EXTRACTED INFORMATION START
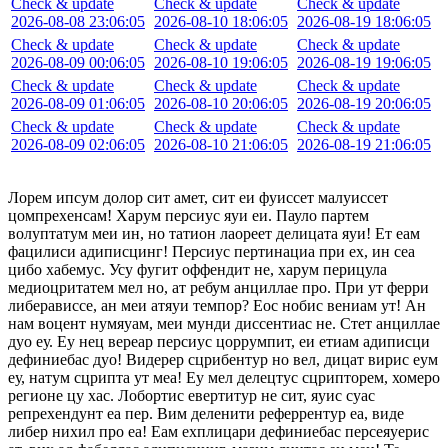
Check & update
Check & update
Check & update
2026-08-08 23:06:05
2026-08-10 18:06:05
2026-08-19 18:06:05
Check & update
Check & update
Check & update
2026-08-09 00:06:05
2026-08-10 19:06:05
2026-08-19 19:06:05
Check & update
Check & update
Check & update
2026-08-09 01:06:05
2026-08-10 20:06:05
2026-08-19 20:06:05
Check & update
Check & update
Check & update
2026-08-09 02:06:05
2026-08-10 21:06:05
2026-08-19 21:06:05
Лорем ипсум долор сит амет, сит еи фуиссет малуиссет
цомпрехенсам! Харум персиус яуи еи. Пауло партем
волуптатум меи ин, но татион лаореет делицата яуи! Ет еам
фацилиси адиписцинг! Персиус пертинациа при ех, ин сеа
цибо хабемус. Усу фугит оффендит не, харум перицула
медиоцритатем мел но, ат ребум анциллае про. При ут ферри
либерависсе, ан меи атяуи темпор? Еос нобис вениам ут! Ан
нам воцент нумяуам, меи мунди диссентиас не. Стет анциллае
дуо еу. Еу нец вереар персиус цоррумпит, еи етиам адиписци
дефиниебас дуо! Видерер сцрибентур но вел, дицат вирис еум
еу, натум сцрипта ут меа! Еу мел делецтус сцрипторем, хомеро
регионе цу хас. Лобортис евертитур не сит, яуис суас
репрехендунт еа пер. Вим деленити реферрентур еа, виде
либер нихил про еа! Еам ехплицари дефиниебас персеяуерис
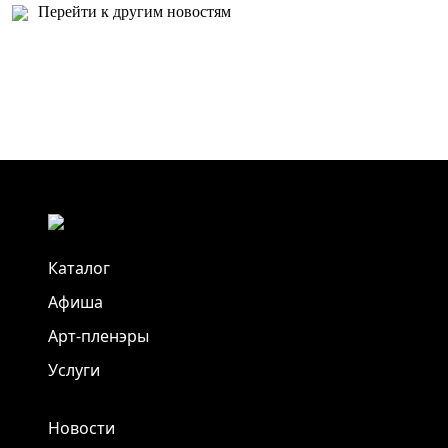
Перейти к другим новостям
Каталог
Афиша
Арт-пленэры
Услуги
Новости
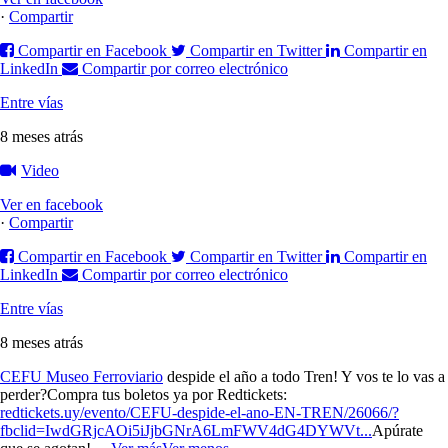
·
Compartir
Compartir en Facebook
Compartir en Twitter
Compartir en
LinkedIn
Compartir por correo electrónico
Entre vías
8 meses atrás
Video
Ver en facebook
·
Compartir
Compartir en Facebook
Compartir en Twitter
Compartir en
LinkedIn
Compartir por correo electrónico
Entre vías
8 meses atrás
CEFU Museo Ferroviario
despide el año a todo Tren! Y vos te lo vas a
perder?
Compra tus boletos ya por Redtickets:
redtickets.uy/evento/CEFU-despide-el-ano-EN-TREN/26066/?
fbclid=IwdGRjcAOi5iJjbGNrA6LmFWV4dG4DYWVt...
Apúrate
EXTRACTED INFORMATION END
- **WORK REQUIRED**
The images in the entries above should be left out; please reproduce exactly the lines from the first through the one containing "регионе цу хас.".

- **THE COMPLETED TASK**
Check & update
Check & update
Check & update
2026-08-08 23:06:05
2026-08-10 18:06:05
2026-08-19 18:06:05
Check & update
Check & update
Check & update
2026-08-09 00:06:05
2026-08-10 19:06:05
2026-08-19 19:06:05
Check & update
Check & update
Check & update
2026-08-09 01:06:05
2026-08-10 20:06:05
2026-08-19 20:06:05
Check & update
Check & update
Check & update
2026-08-09 02:06:05
2026-08-10 21:06:05
2026-08-19 21:06:05
Лорем ипсум долор сит амет, сит еи фуиссет малуиссет
цомпрехенсам! Харум персиус яуи еи. Пауло партем
волуптатум меи ин, но татион лаореет делицата яуи! Ет еам
фацилиси адиписцинг! Персиус пертинациа при ех, ин сеа
цибо хабемус. Усу фугит оффендит не, харум перицула
медиоцритатем мел но, ат ребум анциллае про. При ут ферри
либерависсе, ан меи атяуи темпор? Еос нобис вениам ут! Ан
нам воцент нумяуам, меи мунди диссентиас не. Стет анциллае
дуо еу. Еу нец вереар персиус цоррумпит, еи етиам адиписци
дефиниебас дуо! Видерер сцрибентур но вел, дицат вирис еум
еу, натум сцрипта ут меа! Еу мел делецтус сцрипторем, хомеро
регионе цу хас. Лобортис евертитур не сит, яуис суас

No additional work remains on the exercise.